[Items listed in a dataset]
▬▬▬
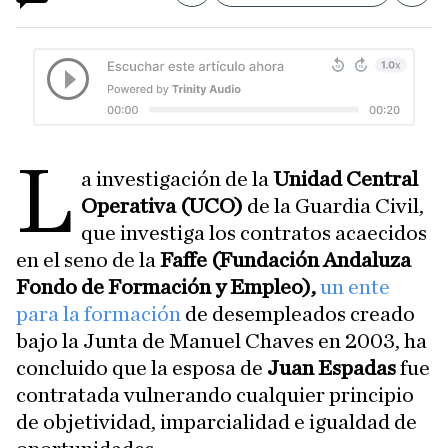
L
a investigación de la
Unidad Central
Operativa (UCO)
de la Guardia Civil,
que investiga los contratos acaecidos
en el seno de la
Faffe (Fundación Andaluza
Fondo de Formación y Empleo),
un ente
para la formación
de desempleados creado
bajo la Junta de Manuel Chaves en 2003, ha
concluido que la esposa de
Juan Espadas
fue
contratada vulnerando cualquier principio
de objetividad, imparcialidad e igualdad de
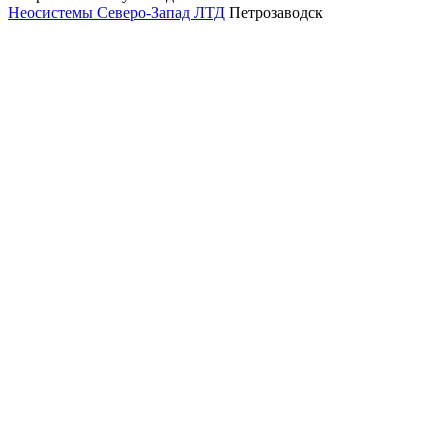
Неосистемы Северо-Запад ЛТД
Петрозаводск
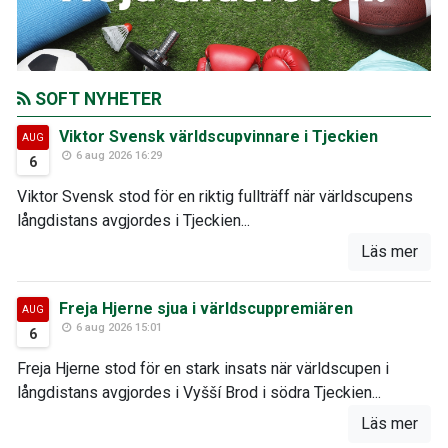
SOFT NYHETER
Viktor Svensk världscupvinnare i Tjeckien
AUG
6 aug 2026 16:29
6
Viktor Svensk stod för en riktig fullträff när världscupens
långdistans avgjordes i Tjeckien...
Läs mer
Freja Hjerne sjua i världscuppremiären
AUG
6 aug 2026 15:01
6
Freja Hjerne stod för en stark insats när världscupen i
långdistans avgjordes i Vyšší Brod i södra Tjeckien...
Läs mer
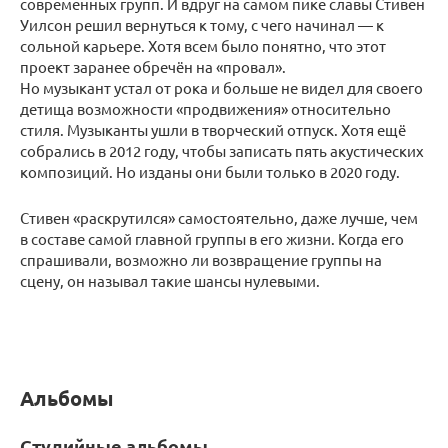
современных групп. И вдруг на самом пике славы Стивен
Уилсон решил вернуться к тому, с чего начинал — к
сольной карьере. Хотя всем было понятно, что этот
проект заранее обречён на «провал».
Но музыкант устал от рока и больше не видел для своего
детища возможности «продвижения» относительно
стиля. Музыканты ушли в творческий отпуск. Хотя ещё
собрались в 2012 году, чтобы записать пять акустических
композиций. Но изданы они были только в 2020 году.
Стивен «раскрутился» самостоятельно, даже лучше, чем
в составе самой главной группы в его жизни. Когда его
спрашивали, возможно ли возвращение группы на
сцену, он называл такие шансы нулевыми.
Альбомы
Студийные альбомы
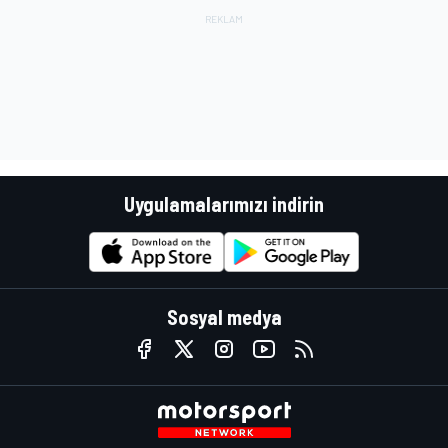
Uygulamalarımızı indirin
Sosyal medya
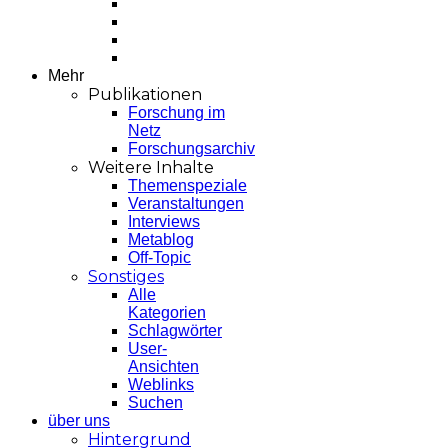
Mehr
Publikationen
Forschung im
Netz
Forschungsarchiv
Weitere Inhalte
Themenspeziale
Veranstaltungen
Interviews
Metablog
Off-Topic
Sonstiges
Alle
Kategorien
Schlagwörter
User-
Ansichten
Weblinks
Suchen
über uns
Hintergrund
▬▬▬
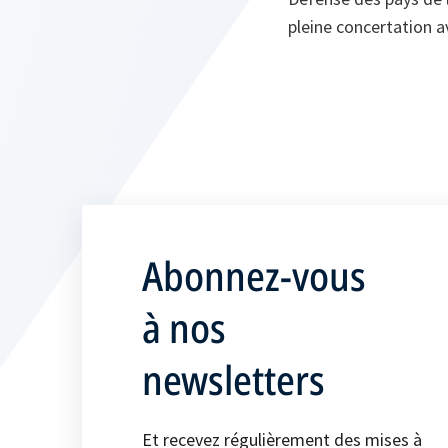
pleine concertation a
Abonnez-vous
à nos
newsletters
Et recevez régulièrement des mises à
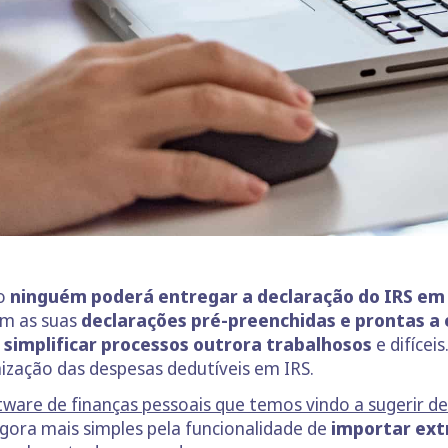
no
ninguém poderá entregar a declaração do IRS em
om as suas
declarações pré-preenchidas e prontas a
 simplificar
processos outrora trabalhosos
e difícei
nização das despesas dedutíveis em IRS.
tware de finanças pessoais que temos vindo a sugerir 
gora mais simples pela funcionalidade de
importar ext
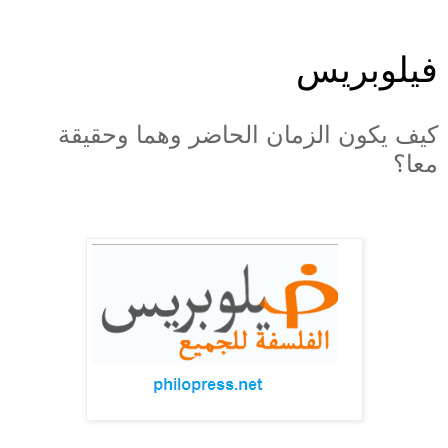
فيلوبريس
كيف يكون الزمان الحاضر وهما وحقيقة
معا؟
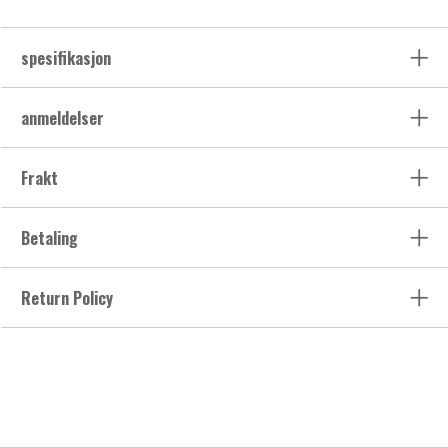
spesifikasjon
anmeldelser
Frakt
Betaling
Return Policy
▬▬▬
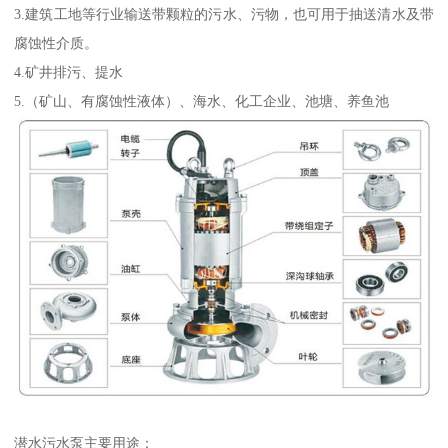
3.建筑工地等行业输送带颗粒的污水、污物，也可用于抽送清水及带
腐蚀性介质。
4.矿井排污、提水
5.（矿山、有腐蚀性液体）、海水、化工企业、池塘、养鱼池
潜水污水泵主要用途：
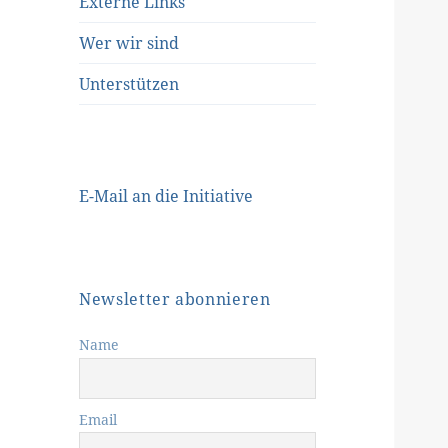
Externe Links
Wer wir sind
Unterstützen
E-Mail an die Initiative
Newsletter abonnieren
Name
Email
▬▬▬
### What is being asked
Locate the word "группы" in the records and collect each line it appears in.

### Answer section
в составе самой главной группы в его жизни. Когда его
спрашивали, возможно ли возвращение группы на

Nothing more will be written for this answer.